In a previous bulletin, we discussed the impact of a spammer sending a large run of spam messages in my name. We estimate that in the space of 48 hours, the spammer's botnet spewed 10 million messages that appeared to come from one of my privately owned domains.

A small percentage of those messages bounced, resulting in 25,000 bounces in my email over a 48-hour period. At its peak, I received one misdirected bounce per second. Many of the bounces included images -- about half a gigabyte of unwanted, "backscatter" email.

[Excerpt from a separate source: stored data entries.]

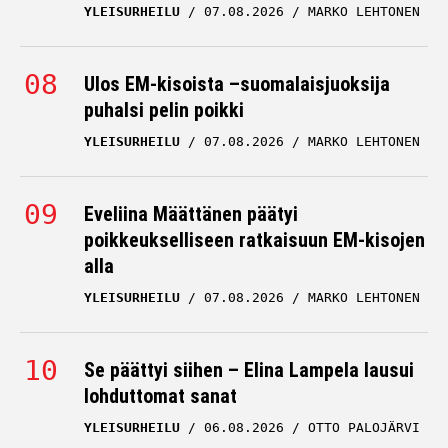
YLEISURHEILU
07.08.2026
MARKO LEHTONEN
Ulos EM-kisoista –suomalaisjuoksija
puhalsi pelin poikki
YLEISURHEILU
07.08.2026
MARKO LEHTONEN
Eveliina Määttänen päätyi
poikkeukselliseen ratkaisuun EM-kisojen
alla
YLEISURHEILU
07.08.2026
MARKO LEHTONEN
Se päättyi siihen – Elina Lampela lausui
lohduttomat sanat
YLEISURHEILU
06.08.2026
OTTO PALOJÄRVI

Here are some further thoughts:

  1. Many messaging managers and ISP abuse desks seem to think that bouncing messages to innocent third parties -- not rejecting them during the SMTP session -- is perfectly acceptable behavior. It isn't. Making vague claims that such bounces are required "by the Internet standards" only displays ignorance and increases the likelihood that such backscatter sources get listed in blacklists and other reputation databases.
  2. Many messaging managers and ISP abuse desks seem to think auto-replying to spam is perfectly acceptable behavior, too. It isn't. Arguing that (for example) it's critical that medical patients know that their doctor is on vacation is practically an admission that the email system is badly run.
  3. Challenge/response spam filters are an extremely bad idea. Misdirected challenges are as bad as spam, and it's not my job to filter your spam. As we've previously said, challenge/response filtering doesn't scale and suffers from far less accuracy than state-of-the-art spam filters that filter based on reputation, content, and intent. Culprits include: EarthLink, Sendio, Cashette, PMDF, Spam Arrest, UOL, and many others.